Jennifer Celio created a sculpture using “all of the pencils I’ve used in the last ten years. I couldn’t bear to throw away the stubs. My dad did the same thing, he had a jar of pencil stubs. There are 360 stubs in my piece that includes a wood panel and acrlic paint to create the hexagon pattern. I’m glad I saved them all those years, I wouldn’t get of them, and now I’ve made art from them.”
Lena Wolek created sculptures that utilized different parts of her background. Fur which is an important survival aspect of life in her birthplace of Siberia, porcelain that “represents a porcelain factory that five generations of my family worked in.” As always, this chameleon-like artist works in materials we have not seen her create in previously. Her versatility is matched by her ability to create beauty from diverse materials.
Co-curator Alanna Marcelletti created a piece that expresses her self-transformation into a mother. “The figure is carrying sage because you become a shaman as you become a mom. It’s a full circle piece linking a period from my 20s to now.”
Kio Griffith employed blueprint film found in Japan in an area affected by the tsunami. “It’s part plastic, part paper, treated with bleach that east away at the plastic to reveal the paper. The double image is about my heritage which is half Japanese,” he asserts. “It’s about a story I got fro my mother, in which my grandfather, in the Japanese Imperial Navy was in the same battle as my uncle in a submarine. On the same battleground, my grandfather shot at my uncle. I’m combining the different blueprints of these different ships from different nationalities, depicting an area where lines meet…” and lives intersect.

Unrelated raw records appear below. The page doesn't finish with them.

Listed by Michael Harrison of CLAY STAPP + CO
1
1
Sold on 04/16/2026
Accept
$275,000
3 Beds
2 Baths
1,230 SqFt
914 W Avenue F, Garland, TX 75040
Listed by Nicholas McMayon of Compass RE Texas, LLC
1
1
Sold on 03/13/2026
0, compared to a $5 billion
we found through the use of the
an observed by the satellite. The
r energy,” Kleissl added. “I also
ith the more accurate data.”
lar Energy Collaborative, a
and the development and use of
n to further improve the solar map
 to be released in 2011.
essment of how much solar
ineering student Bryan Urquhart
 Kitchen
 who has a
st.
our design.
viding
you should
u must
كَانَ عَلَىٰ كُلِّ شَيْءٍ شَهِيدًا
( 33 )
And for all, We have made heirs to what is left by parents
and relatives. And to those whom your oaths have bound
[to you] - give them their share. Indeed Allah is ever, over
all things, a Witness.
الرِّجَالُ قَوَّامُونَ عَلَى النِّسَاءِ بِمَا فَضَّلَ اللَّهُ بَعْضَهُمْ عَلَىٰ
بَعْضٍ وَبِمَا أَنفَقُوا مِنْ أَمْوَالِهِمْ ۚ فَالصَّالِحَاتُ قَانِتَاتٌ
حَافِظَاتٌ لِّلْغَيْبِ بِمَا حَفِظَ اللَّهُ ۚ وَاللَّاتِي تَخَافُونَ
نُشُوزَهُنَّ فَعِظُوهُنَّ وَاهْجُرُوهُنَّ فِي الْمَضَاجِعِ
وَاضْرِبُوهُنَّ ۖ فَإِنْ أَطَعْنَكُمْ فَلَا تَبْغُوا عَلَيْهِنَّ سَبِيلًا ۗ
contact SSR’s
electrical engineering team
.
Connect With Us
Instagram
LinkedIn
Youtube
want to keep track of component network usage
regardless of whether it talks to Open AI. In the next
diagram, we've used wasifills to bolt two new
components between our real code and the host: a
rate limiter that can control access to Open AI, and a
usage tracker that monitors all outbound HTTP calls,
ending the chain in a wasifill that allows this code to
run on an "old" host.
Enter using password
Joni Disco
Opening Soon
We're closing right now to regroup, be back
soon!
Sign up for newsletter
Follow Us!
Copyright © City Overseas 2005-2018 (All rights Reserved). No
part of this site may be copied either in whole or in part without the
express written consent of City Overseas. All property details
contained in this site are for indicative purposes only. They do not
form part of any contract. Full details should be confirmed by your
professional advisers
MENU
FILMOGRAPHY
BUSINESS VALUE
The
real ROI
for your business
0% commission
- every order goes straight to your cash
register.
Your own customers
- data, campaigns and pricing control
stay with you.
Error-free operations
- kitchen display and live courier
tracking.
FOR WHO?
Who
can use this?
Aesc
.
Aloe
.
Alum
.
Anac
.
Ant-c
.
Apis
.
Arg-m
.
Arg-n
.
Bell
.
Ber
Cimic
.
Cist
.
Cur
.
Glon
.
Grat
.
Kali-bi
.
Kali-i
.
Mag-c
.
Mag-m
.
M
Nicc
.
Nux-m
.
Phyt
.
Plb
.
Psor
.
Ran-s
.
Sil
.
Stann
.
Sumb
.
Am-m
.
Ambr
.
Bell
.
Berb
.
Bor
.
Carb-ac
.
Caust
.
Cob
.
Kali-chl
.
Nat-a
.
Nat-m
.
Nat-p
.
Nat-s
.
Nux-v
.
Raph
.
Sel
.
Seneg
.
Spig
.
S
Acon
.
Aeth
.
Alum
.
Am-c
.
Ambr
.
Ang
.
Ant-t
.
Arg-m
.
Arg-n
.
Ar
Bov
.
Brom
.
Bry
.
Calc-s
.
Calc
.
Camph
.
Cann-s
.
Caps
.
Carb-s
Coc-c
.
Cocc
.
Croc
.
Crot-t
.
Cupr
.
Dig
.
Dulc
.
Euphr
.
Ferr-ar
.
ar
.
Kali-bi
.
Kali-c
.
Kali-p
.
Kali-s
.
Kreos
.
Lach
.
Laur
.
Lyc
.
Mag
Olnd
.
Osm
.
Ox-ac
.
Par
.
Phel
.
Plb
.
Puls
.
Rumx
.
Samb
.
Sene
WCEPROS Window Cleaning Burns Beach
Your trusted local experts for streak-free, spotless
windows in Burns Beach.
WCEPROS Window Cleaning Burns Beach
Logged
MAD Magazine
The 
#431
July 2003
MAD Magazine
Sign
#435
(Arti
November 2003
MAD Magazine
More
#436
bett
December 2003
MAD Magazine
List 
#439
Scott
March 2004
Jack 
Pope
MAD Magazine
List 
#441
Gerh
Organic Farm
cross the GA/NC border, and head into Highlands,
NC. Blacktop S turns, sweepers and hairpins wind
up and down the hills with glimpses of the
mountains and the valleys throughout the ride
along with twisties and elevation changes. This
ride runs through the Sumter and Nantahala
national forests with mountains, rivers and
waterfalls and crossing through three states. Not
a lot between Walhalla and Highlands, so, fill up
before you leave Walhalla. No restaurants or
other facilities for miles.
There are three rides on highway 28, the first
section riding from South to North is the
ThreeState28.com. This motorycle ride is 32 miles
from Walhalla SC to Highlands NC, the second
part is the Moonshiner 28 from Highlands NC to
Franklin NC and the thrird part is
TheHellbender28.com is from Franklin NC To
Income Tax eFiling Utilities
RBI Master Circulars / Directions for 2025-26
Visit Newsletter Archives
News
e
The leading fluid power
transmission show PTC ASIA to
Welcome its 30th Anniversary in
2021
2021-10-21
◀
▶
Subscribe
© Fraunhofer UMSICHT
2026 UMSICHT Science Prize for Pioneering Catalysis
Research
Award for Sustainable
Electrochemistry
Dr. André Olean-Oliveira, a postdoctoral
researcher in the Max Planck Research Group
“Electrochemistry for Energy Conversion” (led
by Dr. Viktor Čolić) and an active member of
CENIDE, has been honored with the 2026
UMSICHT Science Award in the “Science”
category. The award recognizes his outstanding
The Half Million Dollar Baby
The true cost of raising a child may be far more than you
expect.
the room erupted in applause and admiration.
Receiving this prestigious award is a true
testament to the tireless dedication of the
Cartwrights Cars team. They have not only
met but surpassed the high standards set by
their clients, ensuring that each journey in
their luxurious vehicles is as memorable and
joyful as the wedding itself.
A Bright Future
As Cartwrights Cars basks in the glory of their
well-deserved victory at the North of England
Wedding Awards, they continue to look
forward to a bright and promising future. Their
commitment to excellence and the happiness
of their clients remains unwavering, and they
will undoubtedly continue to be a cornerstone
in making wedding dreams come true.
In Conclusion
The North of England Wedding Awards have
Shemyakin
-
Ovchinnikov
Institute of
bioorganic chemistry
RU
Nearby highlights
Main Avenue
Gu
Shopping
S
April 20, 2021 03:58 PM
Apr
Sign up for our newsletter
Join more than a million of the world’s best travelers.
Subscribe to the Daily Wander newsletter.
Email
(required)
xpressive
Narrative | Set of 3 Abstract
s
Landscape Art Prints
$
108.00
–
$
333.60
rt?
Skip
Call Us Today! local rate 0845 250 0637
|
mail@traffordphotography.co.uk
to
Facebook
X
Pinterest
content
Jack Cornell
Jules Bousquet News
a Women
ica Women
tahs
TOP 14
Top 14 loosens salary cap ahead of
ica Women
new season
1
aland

Co-curator Dani Dodge incorporates Tab cans and sleeping pills in her work. “The piece is talking about when I was young, and I never expected to live past age 23, and when I did, I had to make decisions about my life. I had a difficult time as a young person and a single mom, and had a lot of unexpected things happening in my life. So many people think about chucking it all when there are so many adventures ahead. You can live through troubled times and have incredible adventures, you just have to know it’s going to get better. This is a piece saying it really does, even when you might think it won’t happen,” she attests. “As more curator than artist here, I created this using materials as a metaphor for personal history. Everyone here had a personal stake in the show. I think that’s really what speaks to people here is something true and honest and beautiful.”
Other highlights includes a sculptural version of David Spanbock’s rainbow colored abstract work, above.
Exhibiting artists include: Nadege Monchera Baer, Hugo Heredia Barrera, April Bey, Arezoo Bharthania, Debbie Carlson, Paul Catalanotto, Jennifer Celio, Dani Dodge, Tom Dunn, Kio Griffith, Jenny Hager, Pete Hickock, Alex Kritselis, Erika Lizée, Alanna Marcelletti, Bhavna Mehta, Kristine Schomaker, Delbar Shahbaz, Fran Siegel, David Spanbock, Jesse Standlea, Camilla Taylor, Vincent Tomczyk, Joe Wolek, Lena Wolek, Beatrice Wolert, Steven Wolkoff, and Alison Woods.
Truly, honestly beautiful: that sums up Shift and Fade. Go see it before it closes October 30th. BLAM is located at 1950 S. Santa Fe Ave. #207 in DTLA’s warehouse district.